Index(['Question', 'Answer', 'sq_words', 'ranking'], dtype='object')

In [131]:
faq_df_corpus['ranking'] = faq_df_corpus['sq_words'].apply(lambda a_sentence: sentence_similarity(a_sentence, testing_question))

In [132]:
faq_df_corpus.reset_index(inplace=True)

In [133]:
faq_df_corpus.drop(columns=['index'], axis = 1, inplace=True)

Testing Questions

In [134]:
testing_question

'What is the date of his death?'

Answer to the question

In [135]:
faq_df_corpus.loc[faq_df_corpus['ranking'].idxmax()]['Answer']

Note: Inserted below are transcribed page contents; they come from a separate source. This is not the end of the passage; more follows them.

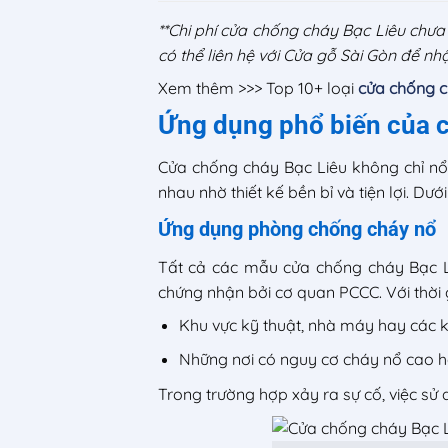
**Chi phí cửa chống cháy Bạc Liêu chưa
có thể liên hệ với Cửa gỗ Sài Gòn để nhậ
Xem thêm >>> Top 10+ loại
cửa chống c
Ứng dụng phổ biến của c
Cửa chống cháy Bạc Liêu không chỉ nổi
nhau nhờ thiết kế bền bỉ và tiện lợi. Dư
Ứng dụng phòng chống cháy nổ
Tất cả các mẫu cửa chống cháy Bạc Li
chứng nhận bởi cơ quan PCCC. Với thời 
Khu vực kỹ thuật, nhà máy hay các 
Những nơi có nguy cơ cháy nổ cao ha
Trong trường hợp xảy ra sự cố, việc sử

'He was born in Ulm, Germany. '

Currently, the model is not able to give a proper answer (also known as wrong-mapping in an E-commerce context). This can be overcome by adding more SQs and enhancing the corpus and training the model several times.

Also, the current model does not take into account about data augmentation and spell correction for not only English language but also Roman Bangla letters. So, there is much more work that needs to be done.